▶

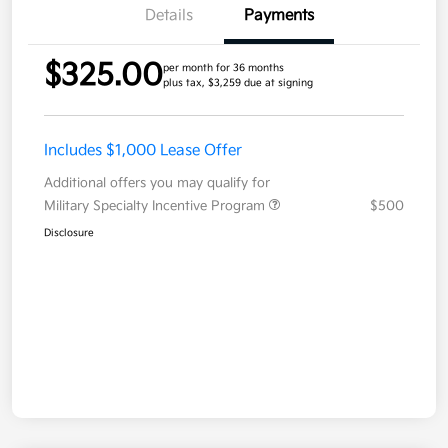
Details
Payments
$325.00
per month for 36 months
plus tax, $3,259 due at signing
Includes $1,000 Lease Offer
Additional offers you may qualify for
Military Specialty Incentive Program
$500
Disclosure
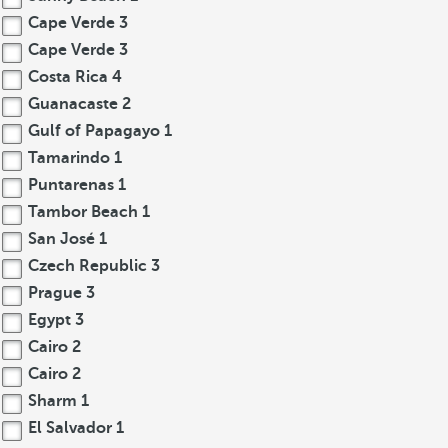
Cape Verde
3
Cape Verde
3
Costa Rica
4
Guanacaste
2
Gulf of Papagayo
1
Tamarindo
1
Puntarenas
1
Tambor Beach
1
San José
1
Czech Republic
3
Prague
3
Egypt
3
Cairo
2
Cairo
2
Sharm
1
El Salvador
1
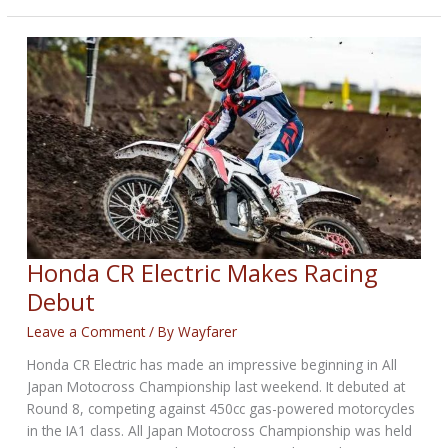
with
Bill
Klehm
Honda CR Electric Makes Racing
Debut
Leave a Comment
/ By
Wayfarer
Honda CR Electric has made an impressive beginning in All
Japan Motocross Championship last weekend. It debuted at
Round 8, competing against 450cc gas-powered motorcycles
in the IA1 class. All Japan Motocross Championship was held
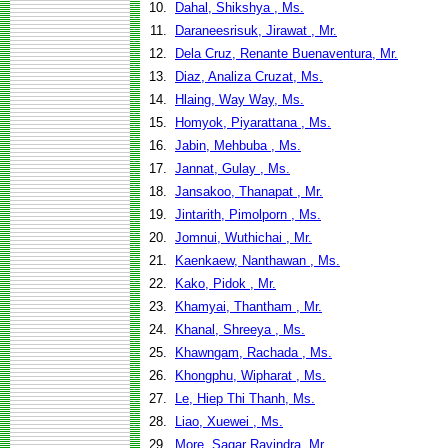
10.
Dahal, Shikshya , Ms.
11.
Daraneesrisuk, Jirawat , Mr.
12.
Dela Cruz, Renante Buenaventura, Mr.
13.
Diaz, Analiza Cruzat, Ms.
14.
Hlaing, Way Way, Ms.
15.
Homyok, Piyarattana , Ms.
16.
Jabin, Mehbuba , Ms.
17.
Jannat, Gulay , Ms.
18.
Jansakoo, Thanapat , Mr.
19.
Jintarith, Pimolporn , Ms.
20.
Jomnui, Wuthichai , Mr.
21.
Kaenkaew, Nanthawan , Ms.
22.
Kako, Pidok , Mr.
23.
Khamyai, Thantham , Mr.
24.
Khanal, Shreeya , Ms.
25.
Khawngam, Rachada , Ms.
26.
Khongphu, Wipharat , Ms.
27.
Le, Hiep Thi Thanh, Ms.
28.
Liao, Xuewei , Ms.
29.
More, Sagar Ravindra, Mr.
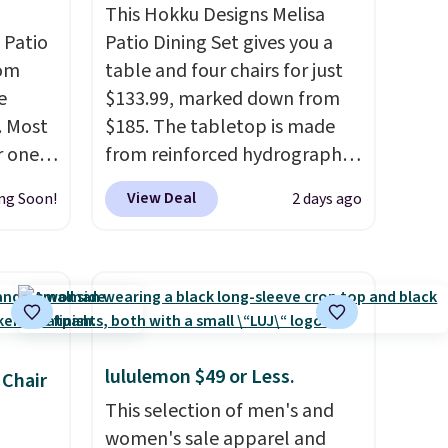
This Hokku Designs Melisa
 Patio
Patio Dining Set gives you a
rom
table and four chairs for just
e
$133.99, marked down from
. Most
$185. The tabletop is made
r ones
from reinforced hydrographic
ater-
glass paired with a powder
View Deal
ng Soon!
2 days ago
as
coated steel frame, so it holds
s.
It
up against rust, scratching,
7 out
and fading all season long.
0
The four chairs are wrapped in
ree.
PVC coated polyester fabric
built for all weather use, and
lululemon $49 or Less.
they stack neatly when you
 Chair
need to save space or store
This selection of men's and
them for winter.
Normally
women's sale apparel and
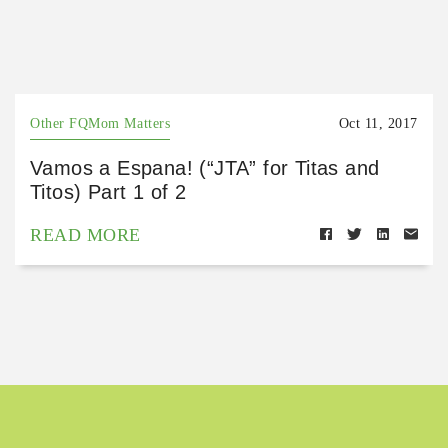
Other FQMom Matters
Oct 11, 2017
Vamos a Espana! (“JTA” for Titas and
Titos) Part 1 of 2
READ MORE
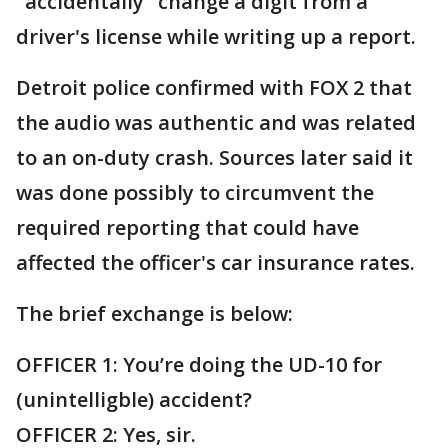
"accidentally" change a digit from a
driver's license while writing up a report.
Detroit police confirmed with FOX 2 that
the audio was authentic and was related
to an on-duty crash. Sources later said it
was done possibly to circumvent the
required reporting that could have
affected the officer's car insurance rates.
The brief exchange is below:
OFFICER 1: You’re doing the UD-10 for
(unintelligble) accident?
OFFICER 2: Yes, sir.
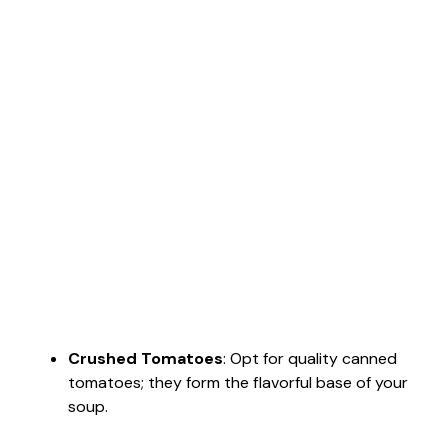
Crushed Tomatoes
: Opt for quality canned
tomatoes; they form the flavorful base of your
soup.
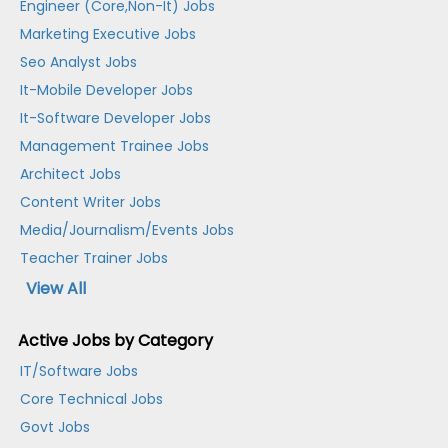
Engineer (Core,Non-It) Jobs
Marketing Executive Jobs
Seo Analyst Jobs
It-Mobile Developer Jobs
It-Software Developer Jobs
Management Trainee Jobs
Architect Jobs
Content Writer Jobs
Media/Journalism/Events Jobs
Teacher Trainer Jobs
View All
Active Jobs by Category
IT/Software Jobs
Core Technical Jobs
Govt Jobs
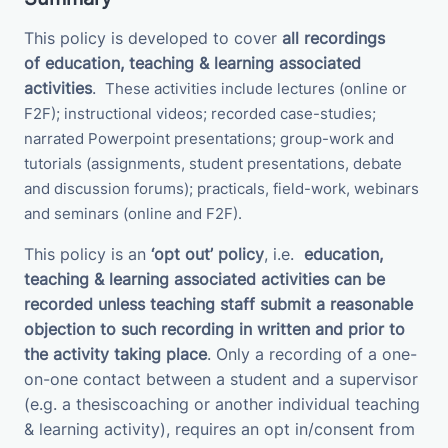
This policy is developed to cover
all recordings
of
education, teaching & learning associated
activities
.
These activities
include
lectures (online or
F2F); instructional videos; recorded case-studies;
narrated Powerpoint presentations; group-work and
tutorials (assignments, student presentations, debate
and discussion forums);
practicals, field-work, webinars
and seminars (online and F2F).
This policy is an
‘opt out’ policy
, i.e.
education,
teaching & learning associated activities
can be
recorded unless teaching staff submit a
reasonable
objection to such recording in written and prior to
the activity taking place
. Only a recording of a one-
on-one contact between a student and a supervisor
(e.g. a thesiscoaching or another individual teaching
& learning activity), requires an opt in/consent from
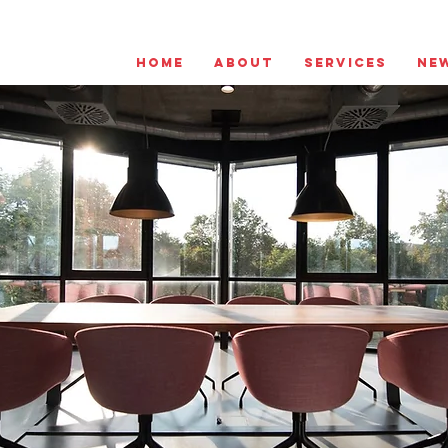
Home
About
Services
Ne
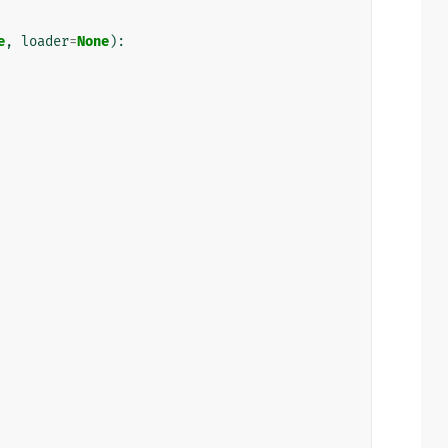
e
,
loader
=
None
):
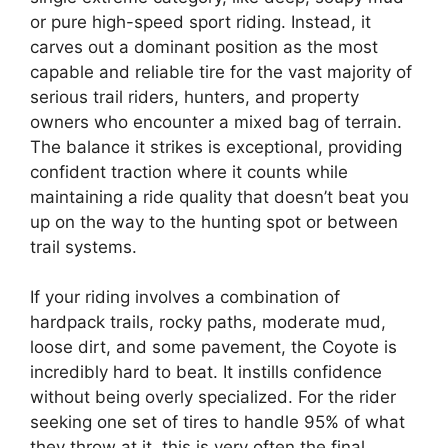
or pure high-speed sport riding. Instead, it
carves out a dominant position as the most
capable and reliable tire for the vast majority of
serious trail riders, hunters, and property
owners who encounter a mixed bag of terrain.
The balance it strikes is exceptional, providing
confident traction where it counts while
maintaining a ride quality that doesn’t beat you
up on the way to the hunting spot or between
trail systems.
If your riding involves a combination of
hardpack trails, rocky paths, moderate mud,
loose dirt, and some pavement, the Coyote is
incredibly hard to beat. It instills confidence
without being overly specialized. For the rider
seeking one set of tires to handle 95% of what
they throw at it, this is very often the final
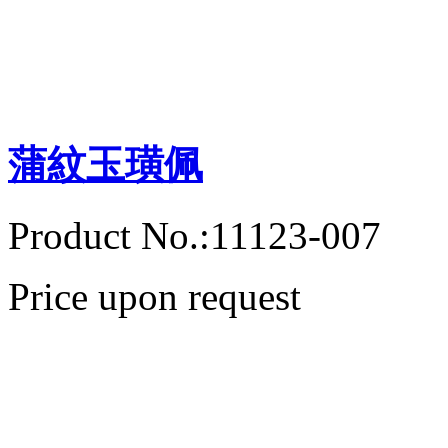
蒲紋玉璜佩
Product No.:11123-007
Price upon request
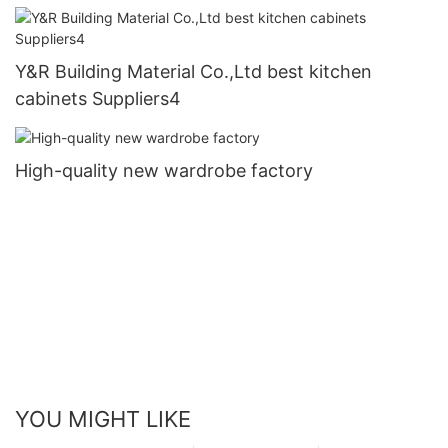
Y&R Building Material Co.,Ltd best kitchen
cabinets Suppliers4
High-quality new wardrobe factory
YOU MIGHT LIKE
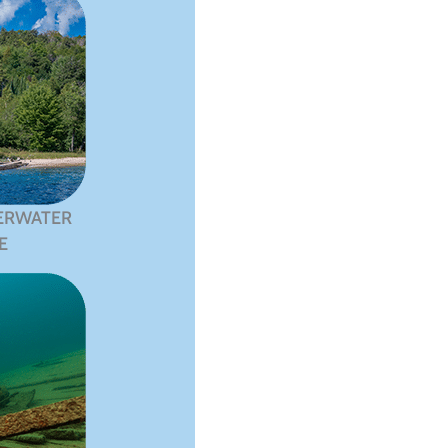
ERWATER
E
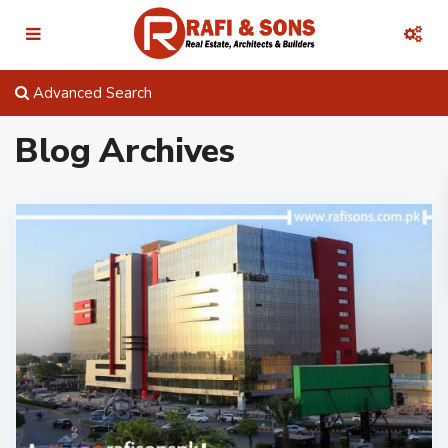
Advanced Search
Blog Archives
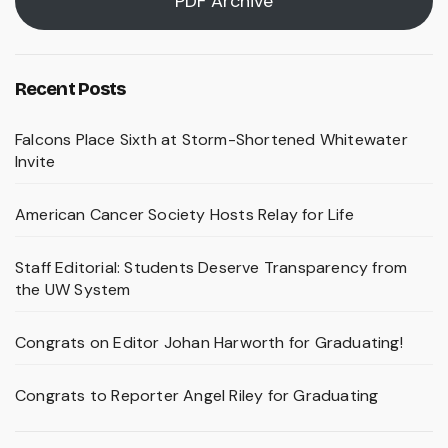
PDF Archive
Recent Posts
Falcons Place Sixth at Storm-Shortened Whitewater
Invite
American Cancer Society Hosts Relay for Life
Staff Editorial: Students Deserve Transparency from
the UW System
Congrats on Editor Johan Harworth for Graduating!
Congrats to Reporter Angel Riley for Graduating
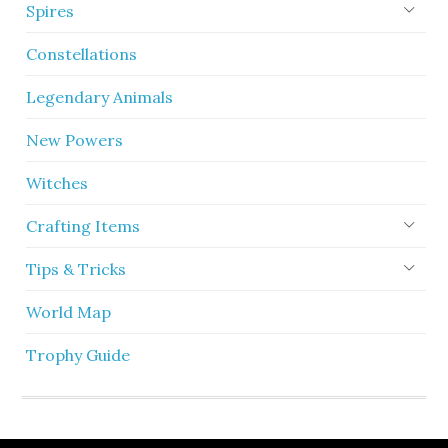
Spires
Constellations
Legendary Animals
New Powers
Witches
Crafting Items
Tips & Tricks
World Map
Trophy Guide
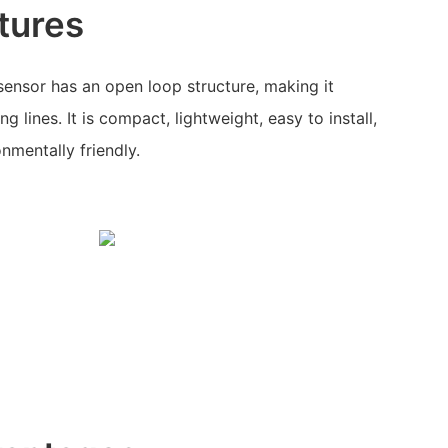
tures
 sensor has an open loop structure, making it
g lines. It is compact, lightweight, easy to install,
nmentally friendly.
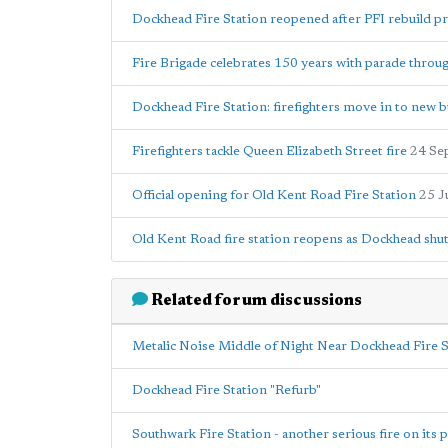
Dockhead Fire Station reopened after PFI rebuild pr
Fire Brigade celebrates 150 years with parade thro
Dockhead Fire Station: firefighters move in to new b
Firefighters tackle Queen Elizabeth Street fire
24 Se
Official opening for Old Kent Road Fire Station
25 J
Old Kent Road fire station reopens as Dockhead shu
Related forum discussions
Metalic Noise Middle of Night Near Dockhead Fire S
Dockhead Fire Station "Refurb"
Southwark Fire Station - another serious fire on its 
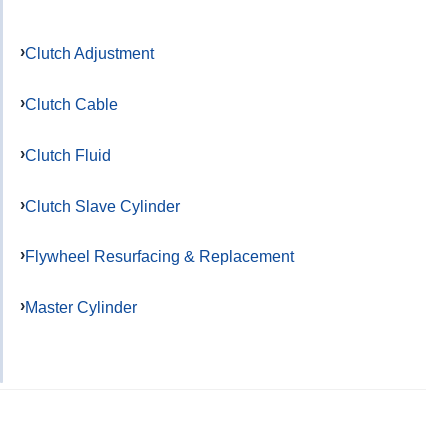
Clutch Adjustment
Clutch Cable
Clutch Fluid
Clutch Slave Cylinder
Flywheel Resurfacing & Replacement
Master Cylinder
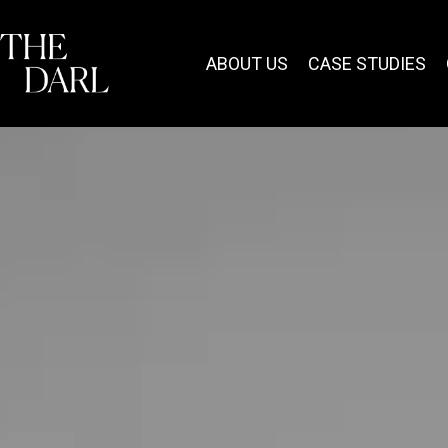
content
ABOUT US
CASE STUDIES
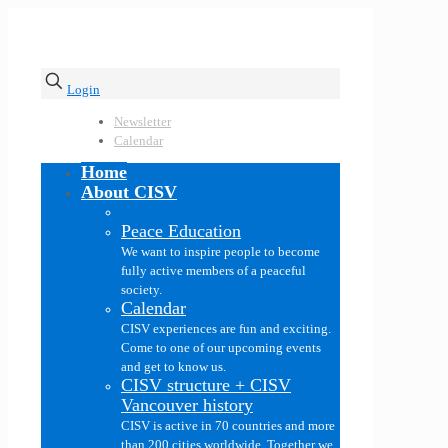
Login
Newsletter
Calendar
Home
About CISV
Peace Education
We want to inspire people to become
fully active members of a peaceful
society.
Calendar
CISV experiences are fun and exciting.
Come to one of our upcoming events
and get to know us.
CISV structure + CISV
Vancouver history
CISV is active in 70 countries and more
than 200 cities worldwide. Together we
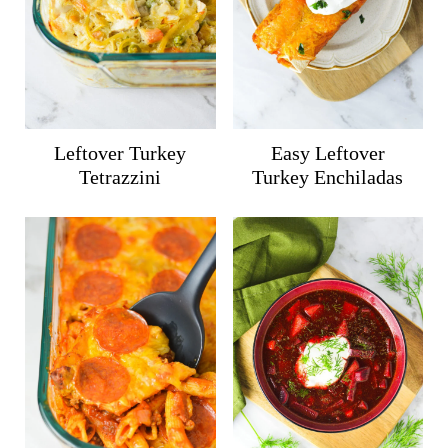
Leftover Turkey
Easy Leftover
Tetrazzini
Turkey Enchiladas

◀

> _Task description_: Copy all lines of the records that have the string "from" in them.

> _Solution to this task_:
$133.99, marked down from
from reinforced hydrographic
"accidentally" change a digit from a
& learning activity), requires an opt in/consent from
Staff Editorial: Students Deserve Transparency from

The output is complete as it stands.